(Dataset items)

- Opening Delimiter -

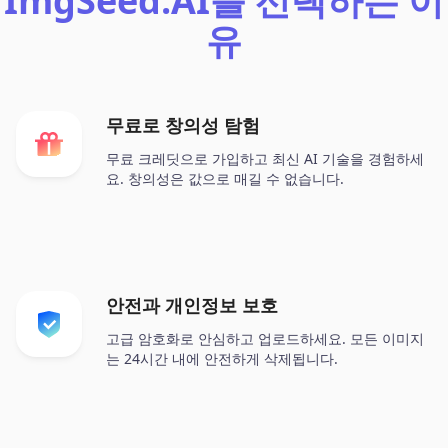
ImgSeed.AI를 선택하는 이
유
무료로 창의성 탐험
무료 크레딧으로 가입하고 최신 AI 기술을 경험하세
요. 창의성은 값으로 매길 수 없습니다.
안전과 개인정보 보호
고급 암호화로 안심하고 업로드하세요. 모든 이미지
는 24시간 내에 안전하게 삭제됩니다.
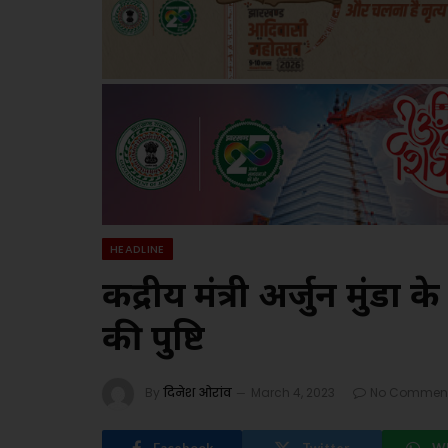
HEADLINE
केंद्रीय मंत्री अर्जुन मुंडा क
की पुष्टि
By
दिनेश ओरांव
March 4, 2023
No Commen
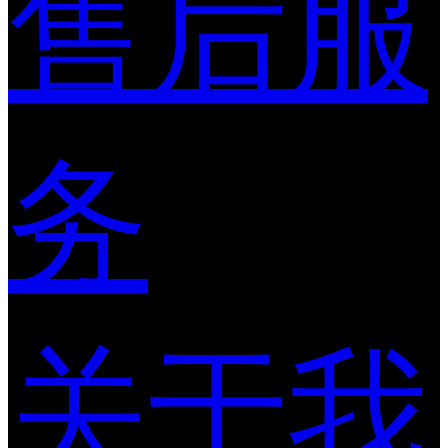
售后服
务
关于我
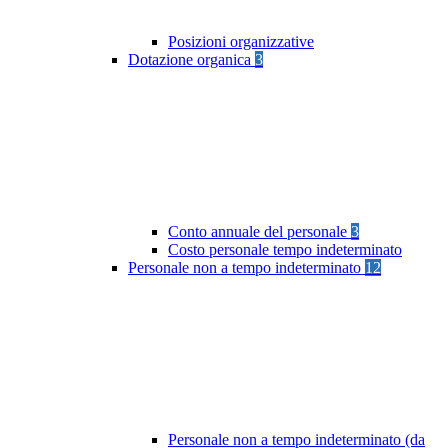
Posizioni organizzative
Dotazione organica
3
Conto annuale del personale
3
Costo personale tempo indeterminato
Personale non a tempo indeterminato
12
Personale non a tempo indeterminato (da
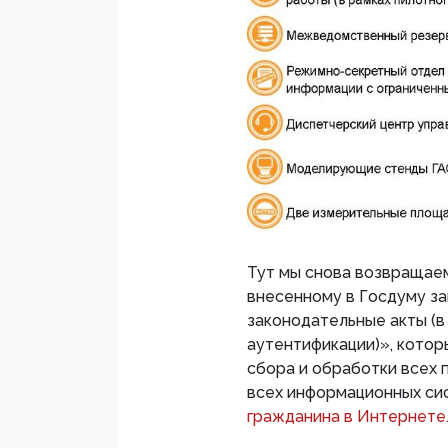
Тут мы снова возвращаем
внесенному в Госдуму за
законодательные акты (в
аутентификации)», котор
сбора и обработки всех 
всех информационных си
гражданина в Интернете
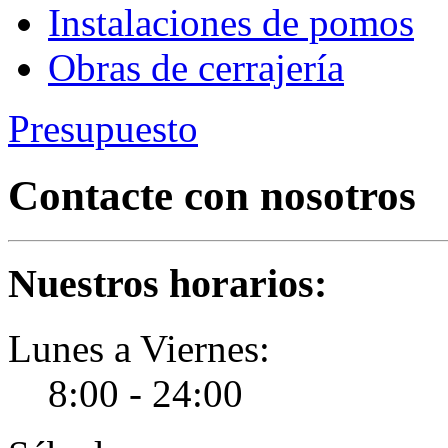
Instalaciones de pomos
Obras de cerrajería
Presupuesto
Contacte con nosotros
Nuestros horarios:
Lunes a Viernes:
8:00 - 24:00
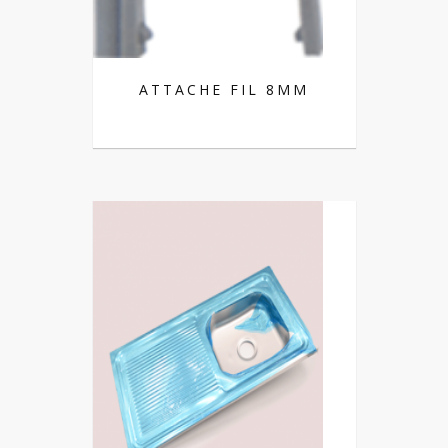
ATTACHE FIL 8MM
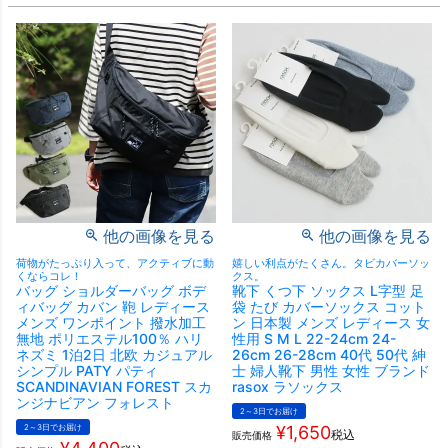
他の画像を見る
他の画像を見る
荷物がたっぷり入って、アクティブに動
嬉しい利点がたくさん。タビカバーソッ
くならコレ！
クス。
バッグ ショルダーバッグ ボデ
靴下 くつ下 ソックス L字型 足
ィバッグ カバン 鞄 レディース
袋 たび カバーソックス コット
メンズ ワンポイント 撥水加工
ン 日本製 メンズ レディース 女
無地 ポリエステル100％ ハリ
性用 S M L 22-24cm 24-
ネズミ 1泊2日 北欧 カジュアル
26cm 26-28cm 40代 50代 紳
シンプル PATY パティ
士 婦人靴下 男性 女性 ブランド
SCANDINAVIAN FOREST スカ
rasox ラソックス
ンジナビアン フォレスト
2～3日でお届け
2～3日でお届け
¥
1,650
税込
販売価格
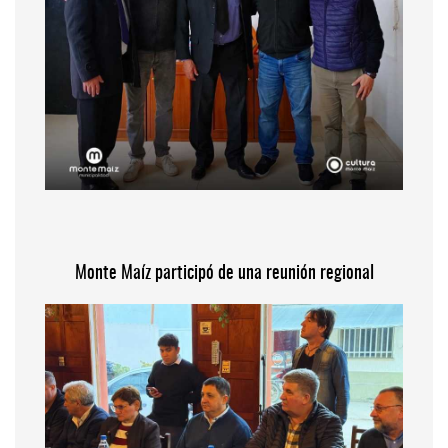
Monte Maíz participó de una reunión regional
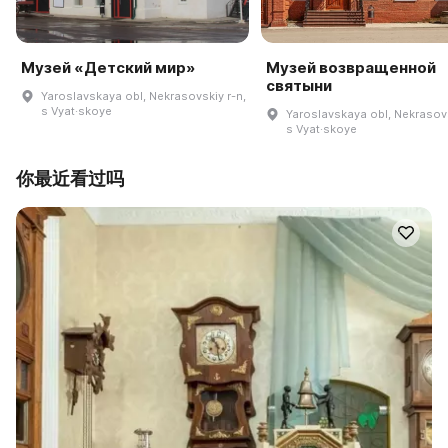
Музей «Детский мир»
Музей возвращенной
святыни
Yaroslavskaya obl, Nekrasovskiy r-n,
s Vyat·skoye
Yaroslavskaya obl, Nekrasovs
s Vyat·skoye
你最近看过吗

- Closing Delimiter -

◆ **Aim of the exercise**
In the data above, retype only the stretch from the line with "8:00 - 24:00" through the line with "士 婦人靴下 男性 女性 ブランド", word for word, and skip any pictures.

◆ **Exercise response**
8:00 - 24:00
ATTACHE FIL 8MM
他の画像を見る
他の画像を見る
荷物がたっぷり入って、アクティブに動
嬉しい利点がたくさん。タビカバーソッ
くならコレ！
クス。
バッグ ショルダーバッグ ボデ
靴下 くつ下 ソックス L字型 足
ィバッグ カバン 鞄 レディース
袋 たび カバーソックス コット
メンズ ワンポイント 撥水加工
ン 日本製 メンズ レディース 女
無地 ポリエステル100％ ハリ
性用 S M L 22-24cm 24-
ネズミ 1泊2日 北欧 カジュアル
26cm 26-28cm 40代 50代 紳
シンプル PATY パティ
士 婦人靴下 男性 女性 ブランド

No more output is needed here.